When the train finally pulls into the Central Station I run up to the street and walk toward the court house. Once I get there I look at my watch, 9:47am. ACK! Seriously?! I step through security and ask the guards where to go. I take the elevator upstairs, go to my ‘reporting room’ and check in at the front desk. I don’t say anything, I just get in line, give the registration lady my pass and…that’s all…She has me take my juror badge off the front of my summons and slide it into a plastic case that gets pinned to the front of my shirt and I sit down. No remarks of ‘you’re late’ or ‘you’re fired’ or ‘you owe me five hundread bucks young lady’. I just sit down and wait.

I feel a mixture of unbelievable relief and confusion. If I didn’t need to be here til 10am, why did they call me at 930am? “This is SO like doing background work,” I think. I start to evaluate my fellow jurors in terms of ‘wardrobe’ and what ‘roles’ at the courthouse they would be ‘booked’ to play. I decide that my friend Lauren was right in her recommendation. She said, ” Dress up in really nice business attire, do your makeup and hair, speak clearly and concisely and be as intelligent as possible.
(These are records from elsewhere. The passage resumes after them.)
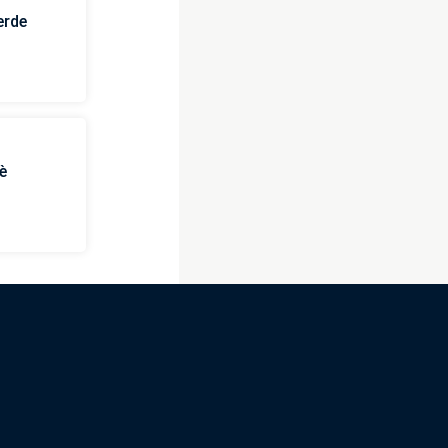
erde
è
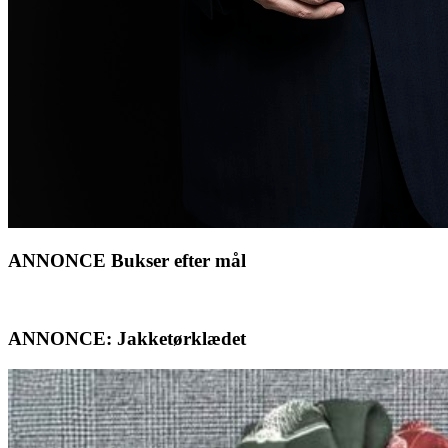
ANNONCE Bukser efter mål
ANNONCE: Jakketørklædet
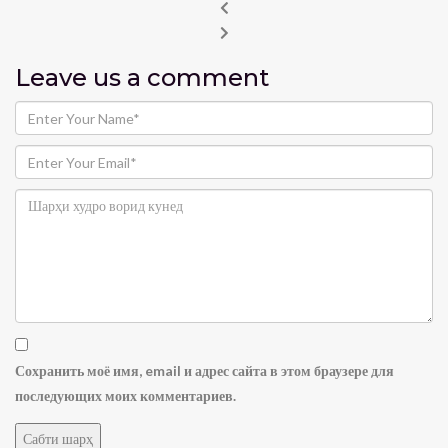
Leave us
a comment
Сохранить моё имя, email и адрес сайта в этом браузере для
последующих моих комментариев.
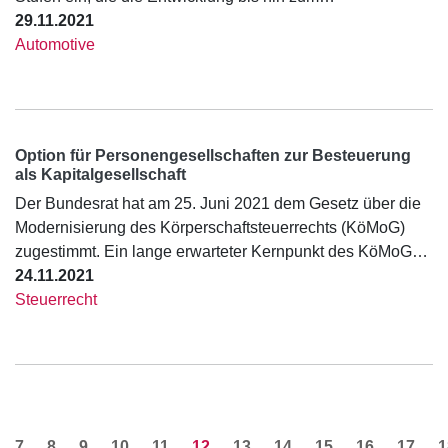
29.11.2021
Automotive
Option für Personengesellschaften zur Besteuerung
als Kapitalgesellschaft
Der Bundesrat hat am 25. Juni 2021 dem Gesetz über die
Modernisierung des Körperschaftsteuerrechts (KöMoG)
zugestimmt. Ein lange erwarteter Kernpunkt des KöMoG…
24.11.2021
Steuerrecht
7
8
9
10
11
12
13
14
15
16
17
1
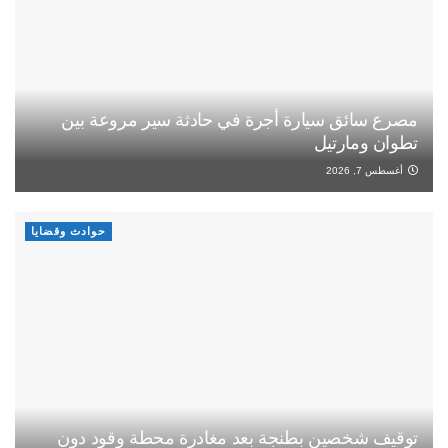
مصرع سائق سيارة أجرة في حادثة سير مروعة بين
تطوان ومارتيل
أغسطس 7, 2026
حوادث وقضايا
توقيف شخصين بطنجة بعد مغادرة محطة وقود دون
Then they’ll release you.” I ended up not being called in for questioning even, but based on the people who came back, I think she was right.

I was especially glad that I didn’t get called in for jury selection on the case that they announced beforehand was anticipated to last approximately 90 days. Ninety DAYS people! Who can afford to serve on a jury for 90 days?! That’s insane. I was sure it was some kind of gorey murder trial or similarly disturbing case, and was relieved when they finished calling the panel and I was still in my seat.

After several hours of waiting my heart stopped racing and I started to chuckle. The first clear idea I had? “Wow, I need to remember that sense of intense desperation that I felt this morning for the next time I need to replicate it in a scene for my acting class. I mean I NEEDED those quarters. My life DEPENDED on those quarters. I knew what my intention was, I communicated it clearly and directly to the liquor mart dude and he responded. Hm. Interesting.” In that moment, I broke down my communication to it’s simplest form. I didn’t care about whether or not the liquor mart guy thought I was nuts (which he probably did) . I didn’t judge myself for being so upfront or direct. I didn’t try to nicely dance around my request like I normally do. I just asked, with a great amount of conviction, for what I wanted. For quarters.

At the end of the day I got my jury release form, hopped back on the metro and went home. On the way out of the courthouse I saw a sign that said something to the affect of ,” Make your jury service easier. Use Jury Link! The metro system helps to make your service fast and efficient.” And all I could think was, “You’ve got to be kidding me.”